Qual è la situazione in Italia riguardo all’inclusione culturale? Quali sono le criticità e le azioni che si possono attuare?

L’Italia si trova in un punto geografico strategico ed è da sempre un crocevia di culture diverse. Bisogna sottolineare un aspetto che difficilmente viene evidenziato: le migrazioni che hanno interessato il nostro paese sono diverse da quelle in altri paesi. Francia e Germania sono stati interessati da grandi flussi migratori già 20-30 anni prima di noi, ma questi flussi provenivano dalle loro stesse aree culturali e quindi caratterizzati dalla prevalenza di individui con la stessa nazionalità. In Italia i flussi migratori sono arrivati più tardi, ma sono da sempre eterogenei: si parla di 20-30 nazionalità contemporaneamente, un vero e proprio laboratorio culturale. Anche altri dati ce lo dicono. Ad esempio, abbiamo avuto fenomeni di radicalizzazione minori di quelli che si sono verificati in Francia. L’Italia è quindi un laboratorio sociale che sa fare intercultura e ha acquisito competenze in un largo lasso temporale. Il problema serio è che istituzionalmente siamo indietro. Per esempio, mentre l’inclusione delle diversità nelle scuole è iniziata già da qualche anno, l’inclusione delle diversità si vede maggiormente nel mondo del lavoro, anche se le piccole e medie imprese poco si prestano rispetto ad altri contesti. Un altro problema è che in Italia le leggi sulla cittadinanza sono molto restrittive, rendendo difficile l’acquisizione della cittadinanza italiana ai ragazzi di seconda generazione. Quindi, geograficamente siamo stati avvantaggiati rispetto ad altre nazioni nella propensione all’interculturalità, ma di contro abbiamo un ritardo sul piano burocratico e nella scuola. Bisognerebbe sviluppare il concetto di interculturalità prima di tutto nella scuola e poi formare tutti gli altri ambiti, anche nella pubblica amministrazione. La formazione è necessaria a tutti i livelli, ma soprattutto per gli adulti e soprattutto per quelle categorie professionali che si rendono disponibili.

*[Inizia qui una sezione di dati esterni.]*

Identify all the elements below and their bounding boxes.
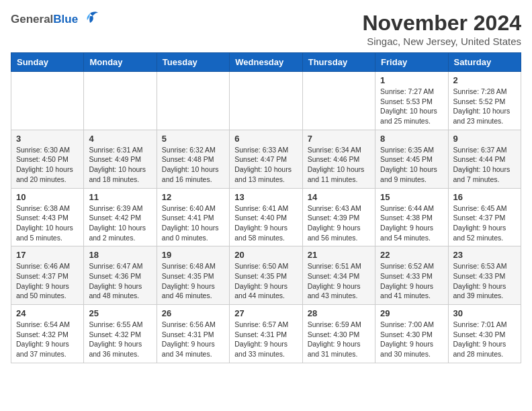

Che cos’è lo studio se non un viaggio in altri mondi, che diversamente non si potrebbero conoscere? La parte entusiasmante è rendere concreto quello che si è appreso a scuola. Viaggiando e vedendo quello che si è appreso solo teoricamente.

La guerra in Ucraina ha riportato in Europa una situazione che non si pensava possibile. La sentiamo più vicina e sentiamo di dover aiutare la popolazione ucraina. Tuttavia, alle frontiere si verificano fenomeni di razzismo che passano in secondo piano. Perché? Può la conoscenza interculturale permetterci di superare la frontiera della diversità, accogliendo l’individuo senza guardare alla provenienza geografica?

Questa domanda pone l’attenzione su un aspetto importante ed è la bandiera di tutti coloro che vogliono la pace a tutti i costi. Accogliamo i profughi dell’Ucraina e chiudiamo la porta in faccia ad altri. C’è un libro bellissimo di Maurizio Ambrosini dal titolo L’invasione immaginaria che spiega il fenomeno migratorio. Maurizio Ambrosini, forse il più grande studioso in questo campo, dice: “Ci preoccupiamo delle frontiere del Mediterraneo, li lasciamo morire in mare, ma i canali da cui entrano gli immigrati in Italia non sono quelli. La maggior parte provengono dall’est Europa”. Quindi la comunicazione che abbiamo è deformata. La conclusione è che, se in Italia non apriamo le frontiere e regolarizziamo le entrate, continueremo ad avere ingresso di clandestini o persone che non hanno i documenti in regola. Una politica lungimirante dovrebbe costruire canali d’entrata. Il fatto che, a popolazioni diverse si riservino accoglienze diverse, è una caratteristica nostra e i media hanno un ruolo importante. Citando Mediapolis,testo di Roger Silverstone, “gli altri non sono altri allo stesso modo”. Molto dipende dalle costruzioni narrative. Ad esempio, gli Stati Uniti fisicamente sono lontanissimi, ma in realtà li abbiamo in casa. Sono i media che costruiscono una percezione di vicinanza o lontananza, che non corrisponde a quella fisica. Il colore della pelle fa moltissimo. L’unico modo per lasciarsi alle spalle tutto questo è studiare e guardare le cose in maniera critica. Che cos’è lo studio se non un viaggio in altri mondi, che diversamente non si potrebbero conoscere? La parte entusiasmante è rendere concreto quello che si è appreso a scuola. Viaggiando e vedendo quello che si è appreso solo teoricamente. La cosa giusta, quindi, è poter vivere entrambe le esperienze e l’esperienza giusta è quella mediata.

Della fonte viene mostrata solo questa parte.